De algoz brasileiro nos anos 1980, agora é aliado. Líder carismático, poliglota, afeito a conversas francas, diretas, Petrovic tem um mês para formar sua equipe e estrear contra o Chile, em Osorno, em 24 de novembro.

O SOM DA QUADRA

Divulgação/Memorial Center Drazen Petrovic
A família Petrovic comemora aniversário do caçula, Drazen (centro)
A família Petrovic comemora aniversário do caçula, Drazen (centro)

Biserka e o marido Jovan sonharam com os filhos virando grandes músicos. Inscreveram o jovem Aco em um curso para aprender a tocar clarinete.

Foram descobrir um dia, na hora de pagar a mensalidade, que o filho não havia comparecido a nenhuma aula. No meio do caminho, parava em uma quadra e passava horas jogando.

Os irmãos Petrovic cresceram em um período da Iugoslávia em que o regime não era tão rígido como o da União Soviética.

Os jovens tinham mais liberdade para idealizar seu futuro. Na região de Sibenik, cidade litorânea de pouco mais de 50 mil habitantes, de todo modo, o esporte era visto como a via de ascensão mais promissora.

Aos 17, em 1979, Aleksandar já defendia seleções de base da Iugoslávia e se mudou para Zagreb, recrutado pelo técnico Mirko Novosel, uma das figuras mais influentes do basquete europeu, para defender o Cibona.Drazen se juntaria a ele em 1984.

Pelo Cibona, os irmãos ganharam tudo. Na temporada 1984/1985, ganharam o Campeonato Europeu de clubes. A parceria também se repetiu na seleção iugoslava, pela qual foi medalhista de bronze nos Mundiais de 1982 e 1986 e nas Olimpíadas de Los Angeles-1984.

"Posso dizer que, nesta época, era um dos melhores armadores do continente", disse Petrovic.

Era um jogador forte fisicamente, habilidoso nos arremessos e de pulso firme na condução de seus times. Ao contrário de Drazen, era avesso a riscos com a bola. Por isso, se complementavam muito bem.
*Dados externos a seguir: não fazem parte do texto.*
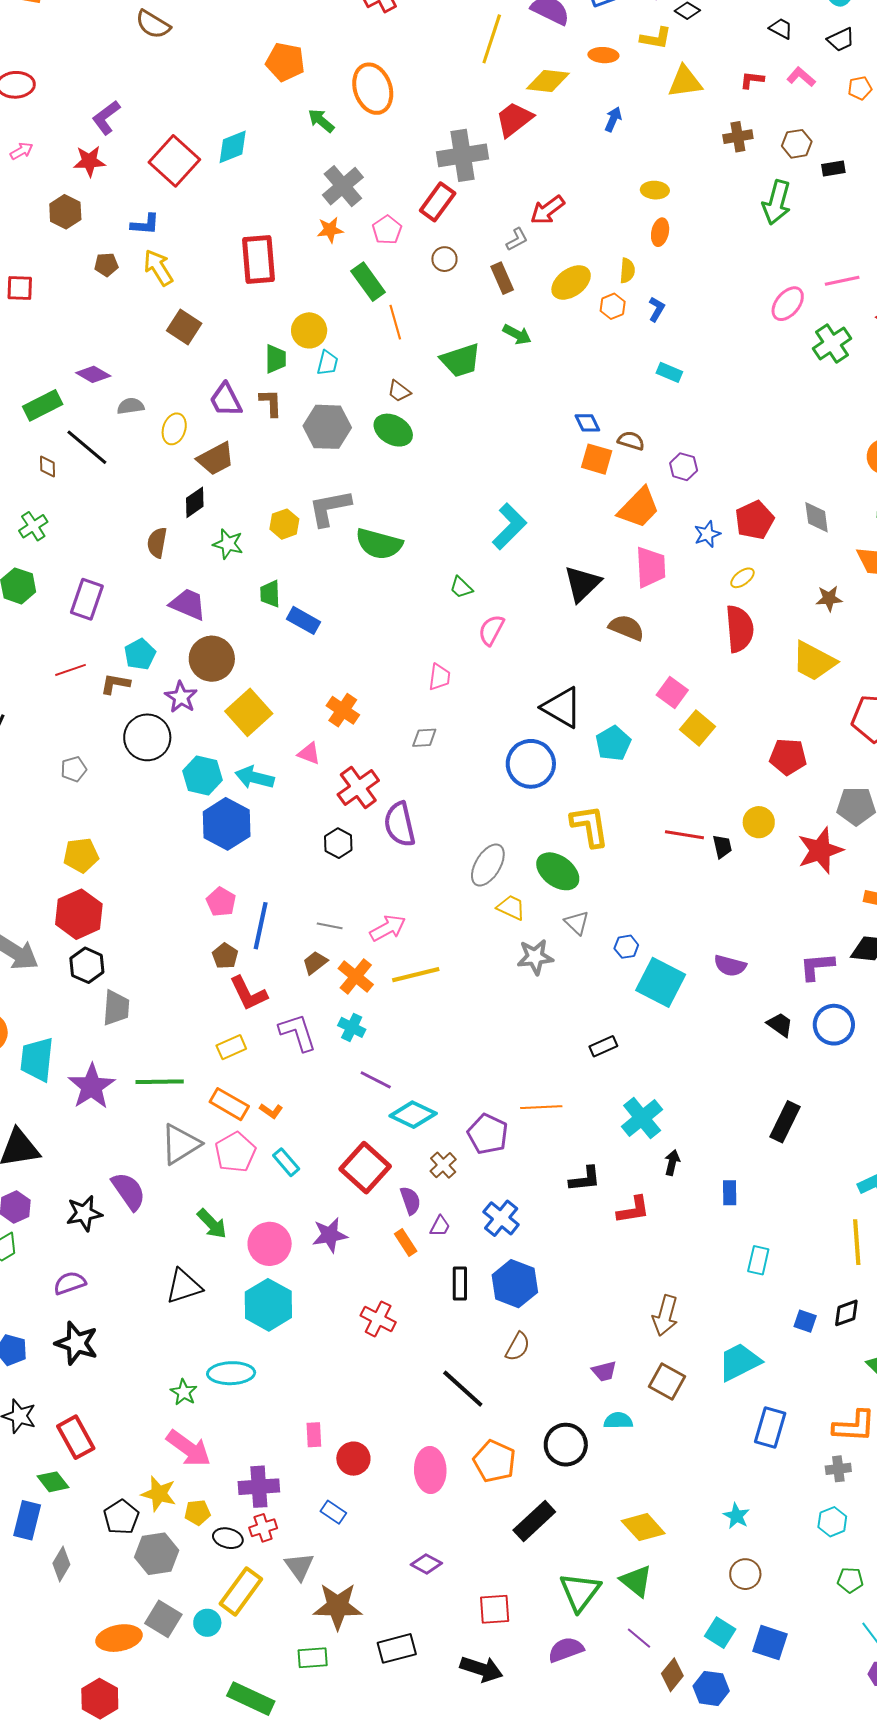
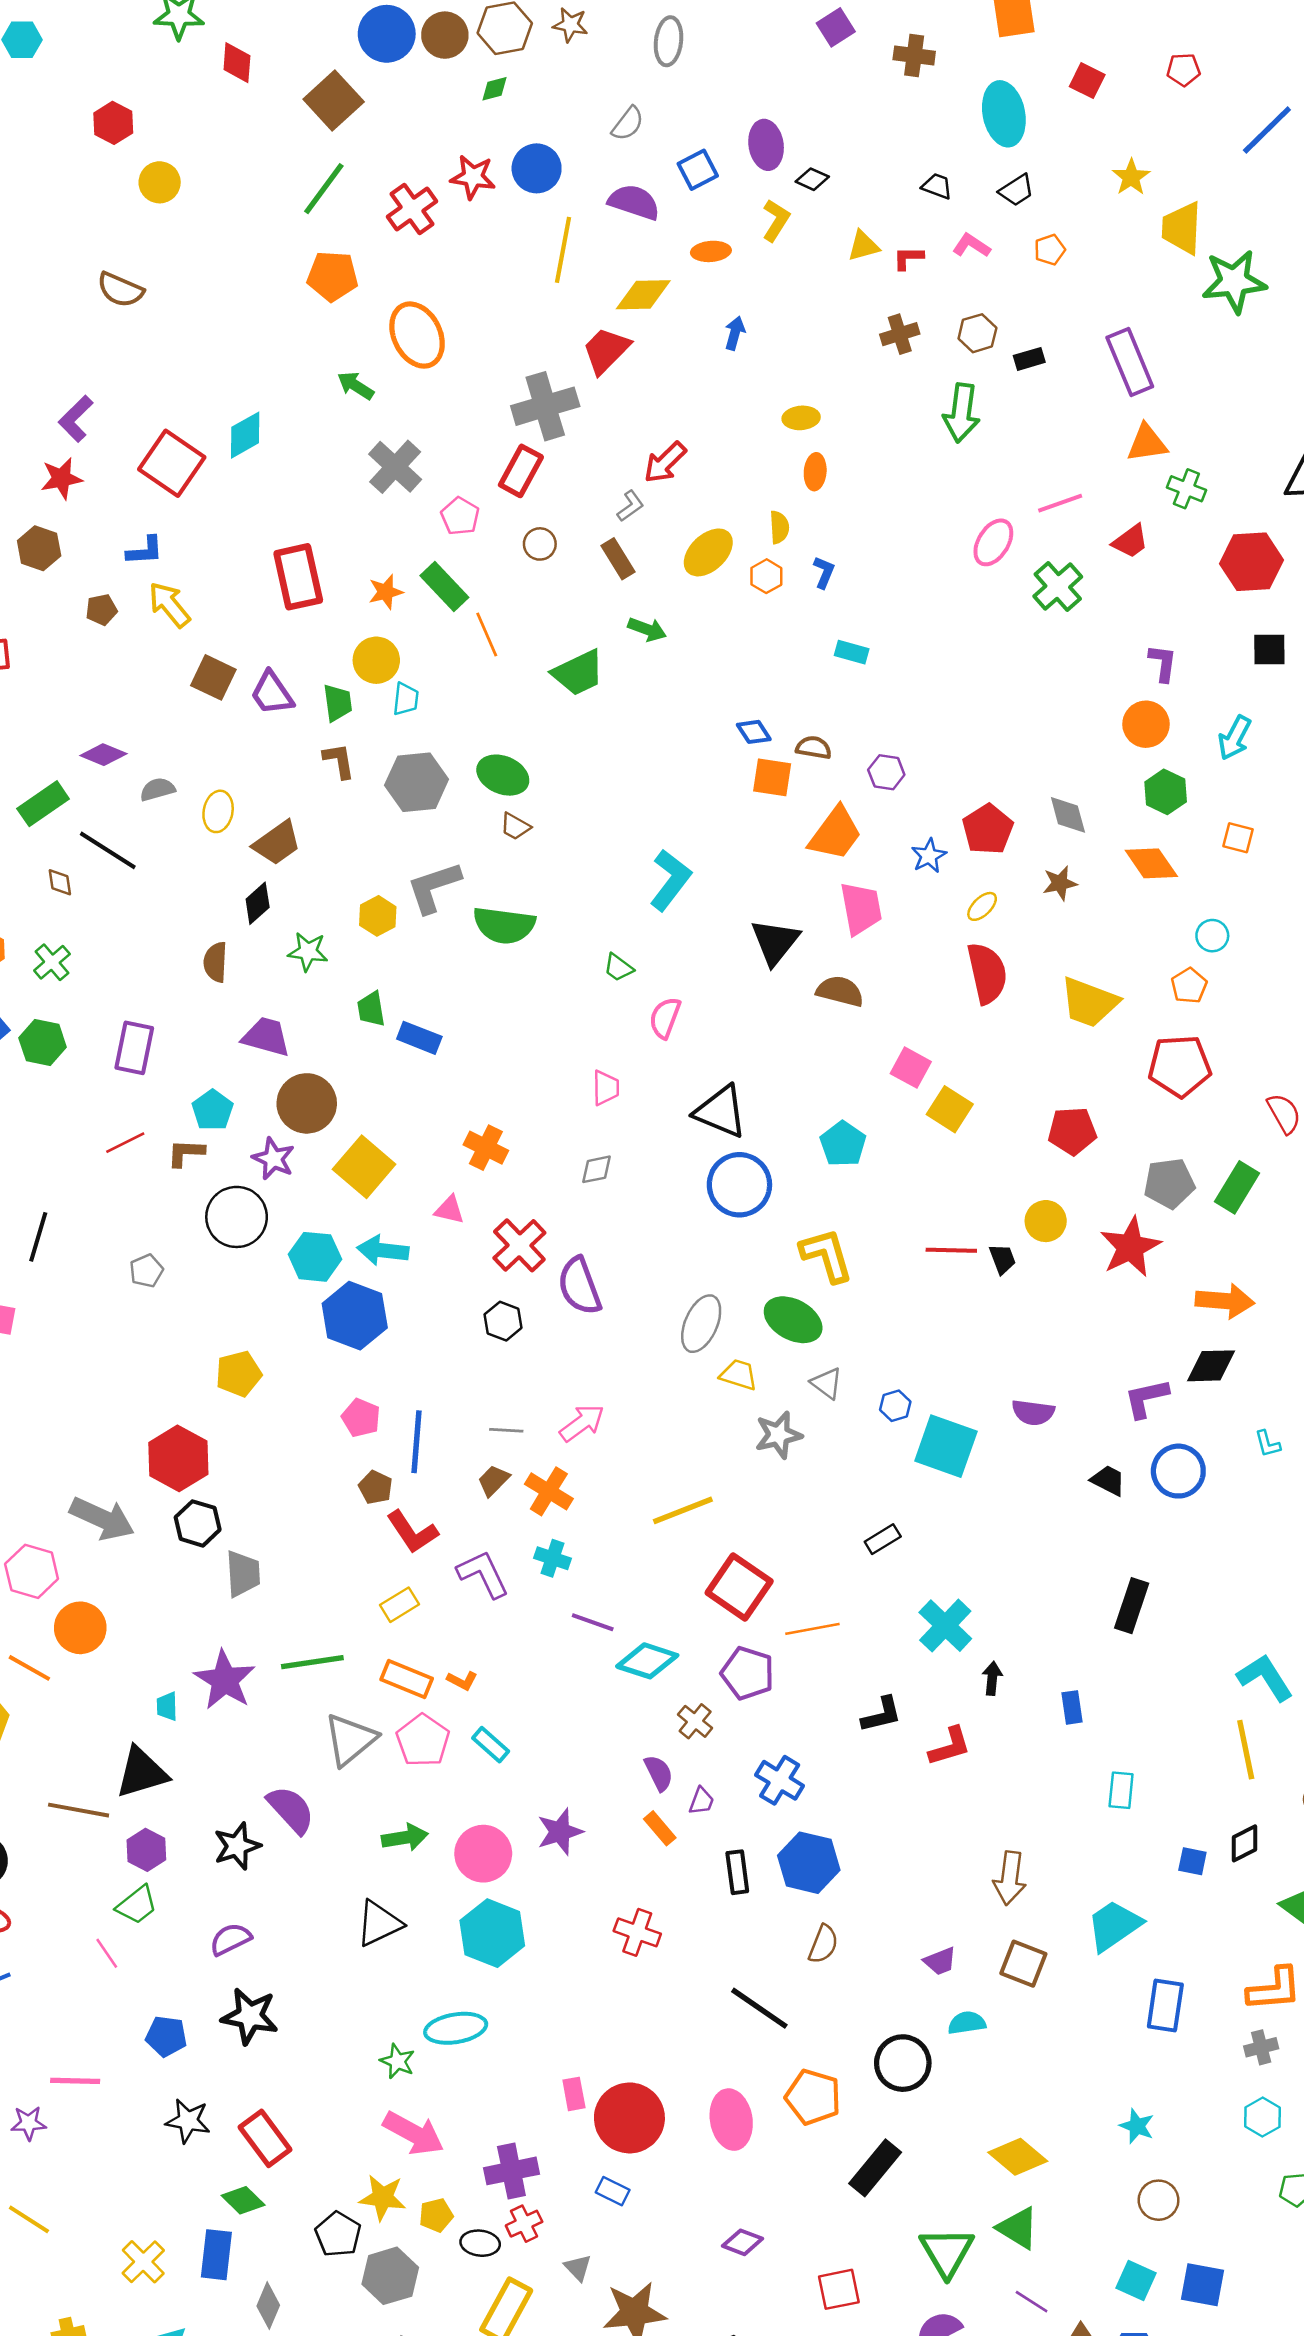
yellow L-shape: (656, 38) -> (776, 220), turned -60
orange pentagon: (285, 62) -> (333, 276), moved
yellow triangle: (685, 82) -> (863, 246), moved, size x0.7
orange star: (330, 230) -> (386, 592), moved
brown trapezoid: (399, 391) -> (515, 826), moved
purple trapezoid: (226, 400) -> (272, 693), moved
brown star: (829, 598) -> (1060, 883), moved
black triangle: (562, 707) -> (721, 1112), moved
yellow pentagon: (81, 855) -> (239, 1374), moved
yellow line: (416, 975) -> (683, 1510), moved
cyan trapezoid: (37, 1059) -> (167, 1706), moved, size x0.5
red square: (365, 1168) -> (739, 1587), moved
green arrow: (212, 1224) -> (405, 1838), turned -48
red circle: (353, 1459) -> (629, 2118), size x1.6
gray triangle: (299, 1567) -> (578, 2268), size x0.7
"Fazia bem duas das tarefas de um bom armador. Faltava um pouco de habilidade no drible, mas naquela época não se pressionava tanto o armador como hoje em dia", afirmou.

Divulgação/Memorial Center Drazen Petrovic
Aleksandar Petrovic (dir.) marca o irmão Drazen em partida do Cibona Zagreb contra o Real Madrid pela temporada 1988/1989
Aco Petrovic (dir.) marca irmão Drazen em duelo Cibona x Real Madrid pela temporada 1988/1989

CONEXÕES BRASILEIRAS

Jogando pela Iugoslávia, Petrovic cruzou a trilha da seleção brasileira em diversas ocasiões.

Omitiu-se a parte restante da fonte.